(Stored dataset items)
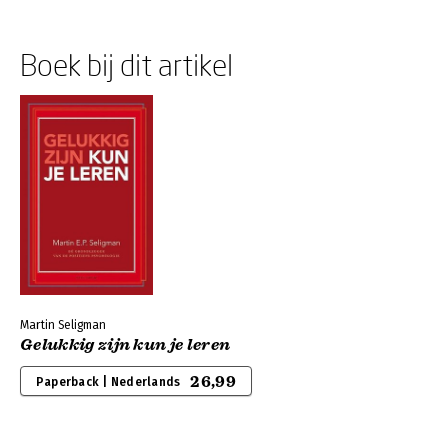
Boek bij dit artikel
Martin Seligman
Gelukkig zijn kun je leren
26,99
Paperback | Nederlands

▶ _Required work_:
Please write out, exactly as they appear, the lines from the line containing "Gelukkig zijn kun je leren" through the last line of the records above, both included.

▶ _Output below_:
Gelukkig zijn kun je leren
26,99
Paperback | Nederlands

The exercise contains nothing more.